Critics of Call of Duty games, which many hardcore shooter fans love to hate, will no doubt point out that what I just described is less a game and more an interactive Michael Bay movie. Fair enough.

But I saw evidence that developer Treyarch is also striving to innovate.

The second half of the session showed off one of the campaign’s “strike force” levels – the first non-linear campaign missions in Call of Duty history. The one I saw began with the player dropped onto a shipping dock with three squad mates. You can choose to fight your way through open areas to various objectives or go into overwatch mode, where you can see the whole battlefield, mark targets for your team to attack, and set waypoints for them to move to. At any point you can jump back down into the fray, taking control of the squad member of your choice.

What’s more, you can actually fail these missions – another first for the series. Failing to complete objectives will alter the story slightly and could potentially make later missions much more difficult. I didn’t witness how this might work, so for now it remains merely an intriguing idea.

It’s too early to tell just how different this Call of Duty will be, but at least Treyarch is trying to shake things up a bit.

So, too, is Danger Close with its latest shooter: Medal of Honor: Warfighter. After 2010’s forgettable Medal of Honor, I honestly didn’t have much hope for this one. But the 20 minutes I spent playing its multiplayer mode left me cautiously optimistic.

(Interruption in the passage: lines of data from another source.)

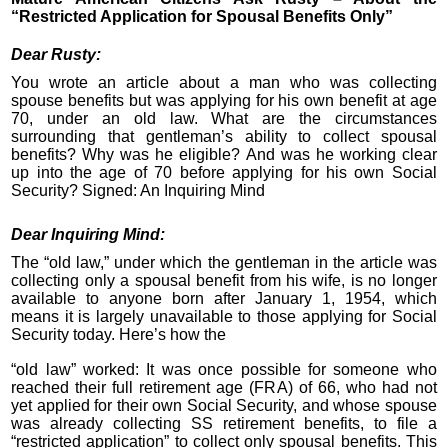
“Restricted Application for Spousal Benefits Only”
Dear Rusty:
You wrote an article about a man who was collecting
spouse benefits but was applying for his own benefit at age
70, under an old law. What are the circumstances
surrounding that gentleman’s ability to collect spousal
benefits? Why was he eligible? And was he working clear
up into the age of 70 before applying for his own Social
Security? Signed: An Inquiring Mind
Dear Inquiring Mind:
The “old law,” under which the gentleman in the article was
collecting only a spousal benefit from his wife, is no longer
available to anyone born after January 1, 1954, which
means it is largely unavailable to those applying for Social
Security today. Here’s how the
“old law” worked: It was once possible for someone who
reached their full retirement age (FRA) of 66, who had not
yet applied for their own Social Security, and whose spouse
was already collecting SS retirement benefits, to file a
“restricted application” to collect only spousal benefits. This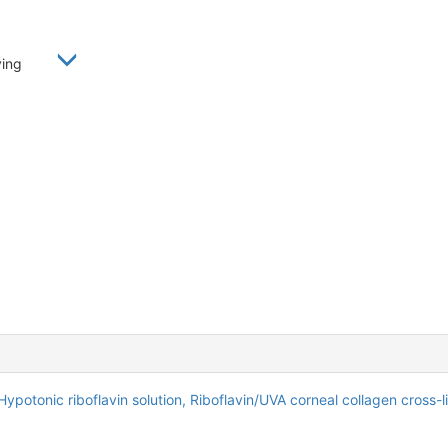
oying
Hypotonic riboflavin solution,
Riboflavin/UVA corneal collagen cross-l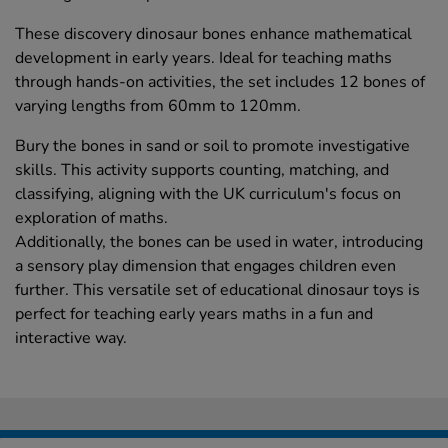
These discovery dinosaur bones enhance mathematical
development in early years. Ideal for teaching maths
through hands-on activities, the set includes 12 bones of
varying lengths from 60mm to 120mm.
Bury the bones in sand or soil to promote investigative
skills. This activity supports counting, matching, and
classifying, aligning with the UK curriculum's focus on
exploration of maths.
Additionally, the bones can be used in water, introducing
a sensory play dimension that engages children even
further. This versatile set of educational dinosaur toys is
perfect for teaching early years maths in a fun and
interactive way.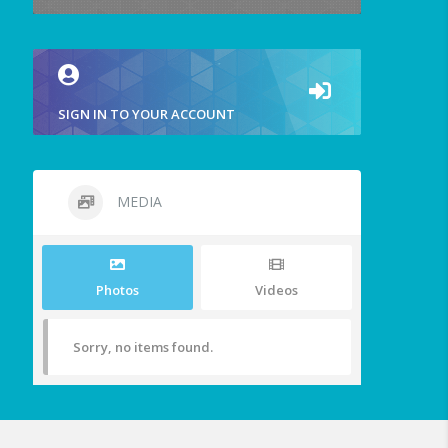
SIGN IN TO YOUR ACCOUNT
MEDIA
Photos
Videos
Sorry, no items found.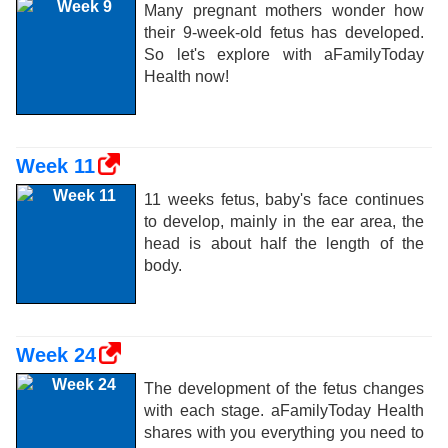
Many pregnant mothers wonder how
their 9-week-old fetus has developed.
So let's explore with aFamilyToday
Health now!
Week 11
11 weeks fetus, baby's face continues
to develop, mainly in the ear area, the
head is about half the length of the
body.
Week 24
The development of the fetus changes
with each stage. aFamilyToday Health
shares with you everything you need to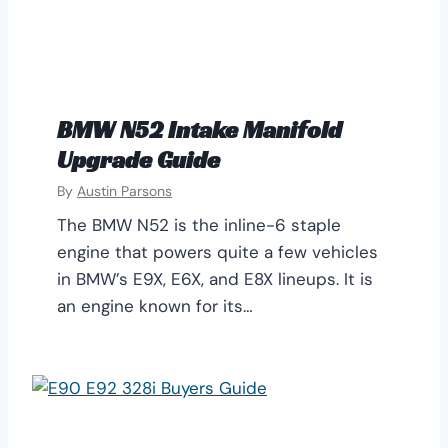
BMW N52 Intake Manifold
Upgrade Guide
By
Austin Parsons
The BMW N52 is the inline-6 staple
engine that powers quite a few vehicles
in BMW’s E9X, E6X, and E8X lineups. It is
an engine known for its…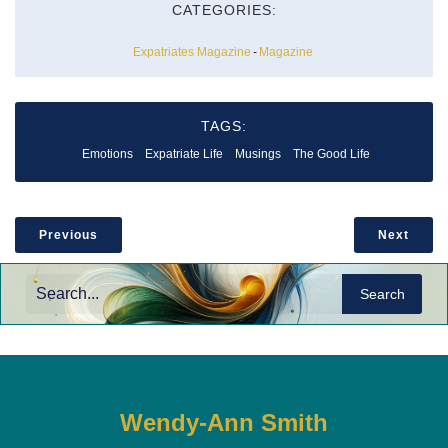
CATEGORIES:
Expatriates Magazine
-
Magazine
TAGS:
Emotions
Expatriate Life
Musings
The Good Life
Previous
Next
Search
Wendy-Ann Smith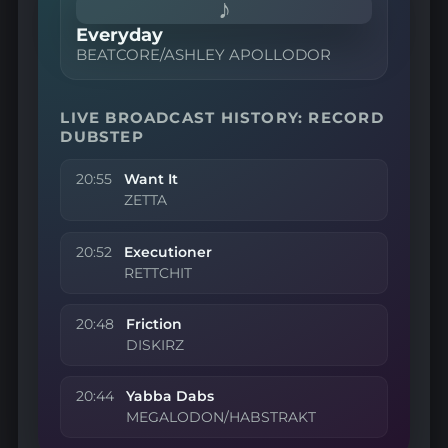
♪
Everyday
BEATCORE/ASHLEY APOLLODOR
LIVE BROADCAST HISTORY: RECORD
DUBSTEP
20:55
Want It
ZETTA
20:52
Executioner
RETTCHIT
20:48
Friction
DISKIRZ
20:44
Yabba Dabs
MEGALODON/HABSTRAKT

The developers explained two key innovations. The first is that each class of soldier hales from a different country and employs tactics and equipment based on that nation’s real-world special forces teams. Danger Close actually worked with special forces troopers from around the world in hopes of injecting a bit of added realism.

Naturally, I gravitated to the Canadian, a Joint Task Force 2 soldier. He’s a heavy gunner that specializes in suppression tactics, receives a bonus to covering fire accuracy, and can call in a helicopter equipped with a minigun that the player mans him- or herself (you can use a zipline to head back down into the action whenever you like).

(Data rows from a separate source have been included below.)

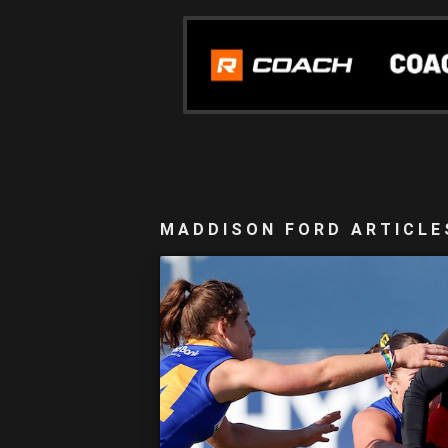
MADDISON FORD ARTICLE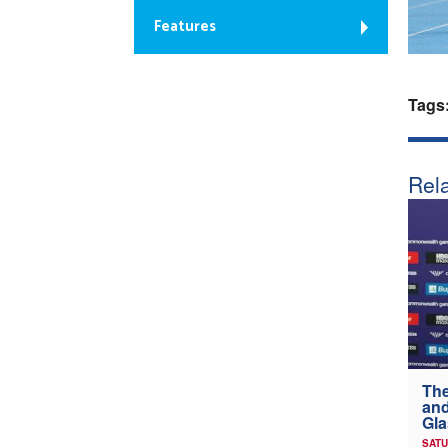
Features
Tags
Rela
The
and
Gl
SATU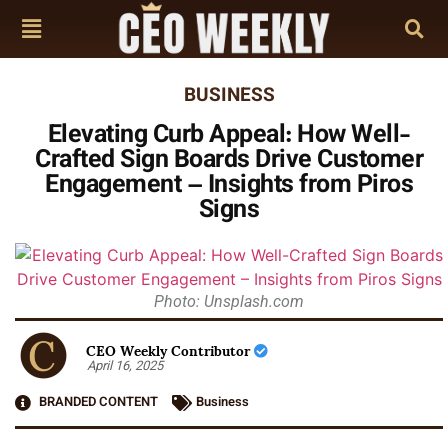
BUSINESS
Elevating Curb Appeal: How Well-
Crafted Sign Boards Drive Customer
Engagement – Insights from Piros
Signs
Photo: Unsplash.com
CEO Weekly Contributor
April 16, 2025
BRANDED CONTENT
Business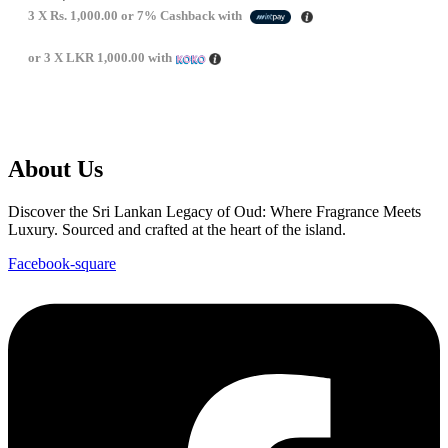
3 X
Rs. 1,000.00
or
7%
Cashback with
or 3 X
LKR 1,000.00
with
About Us
Discover the Sri Lankan Legacy of Oud: Where Fragrance Meets
Luxury. Sourced and crafted at the heart of the island.
Facebook-square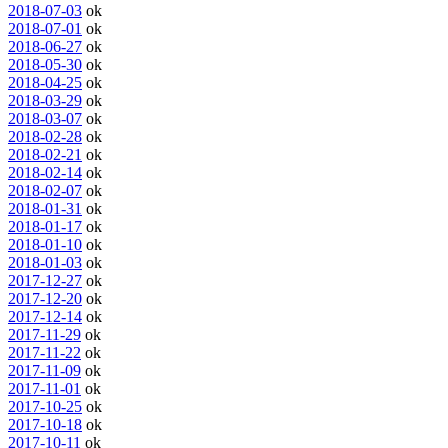
2018-07-03
ok
2018-07-01
ok
2018-06-27
ok
2018-05-30
ok
2018-04-25
ok
2018-03-29
ok
2018-03-07
ok
2018-02-28
ok
2018-02-21
ok
2018-02-14
ok
2018-02-07
ok
2018-01-31
ok
2018-01-17
ok
2018-01-10
ok
2018-01-03
ok
2017-12-27
ok
2017-12-20
ok
2017-12-14
ok
2017-11-29
ok
2017-11-22
ok
2017-11-09
ok
2017-11-01
ok
2017-10-25
ok
2017-10-18
ok
2017-10-11
ok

I don’t know if it’s just a novelty that will wear off with time, but I have to admit that the nationality angle worked for me. I especially enjoyed seeing a Maple Leaf flag raised over a control point once I secured it.

The other new twist is a little more substantial. Players are placed into fireteams consisting of two players. Your partner is selected at random to start, but you can switch to another if you like. What makes this relationship special is that you can see your teammate’s outline anywhere he or she happens to be on the battlefield, even through walls. This provides a neat kind of situational awareness, and makes one want to stick with his or her partner.

You can also respawn next to your teammate. This isn’t exactly new (we saw it most recently in Tom Clancy’s Ghost Recon: Future Soldier), but what is kind of cool is that if your partner takes down your killer you’ll respawn instantly at his or her side with no wait time at all.

The campaign is still an enigma, and a military shooter’s multiplayer needs more than a couple of neat quirks to really stand out among today’s fierce competition, but I think Danger Close might be on the right track here. We’ll know for sure when Medal of Honor: Warfighter hits stores this fall, a couple of weeks before Call of Duty: Black Ops 2.